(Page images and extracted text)
──────────
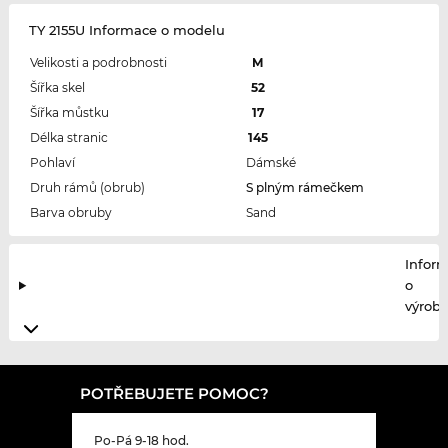
TY 2155U Informace o modelu
Velikosti a podrobnosti
M
Šířka skel
52
Šířka můstku
17
Délka stranic
145
Pohlaví
Dámské
Druh rámů (obrub)
S plným rámečkem
Barva obruby
Sand
Infor
o
výrobc
POTŘEBUJETE POMOC?
Po-Pá 9-18 hod.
──────────
• [Exercise aim]: Exactly reproduce the lines that run from the line with "Druh rámů (obrub)" through the last line of the records, inclusive.

• [Answer box]:
Druh rámů (obrub)
S plným rámečkem
Barva obruby
Sand
Infor
o
výrobc
POTŘEBUJETE POMOC?
Po-Pá 9-18 hod.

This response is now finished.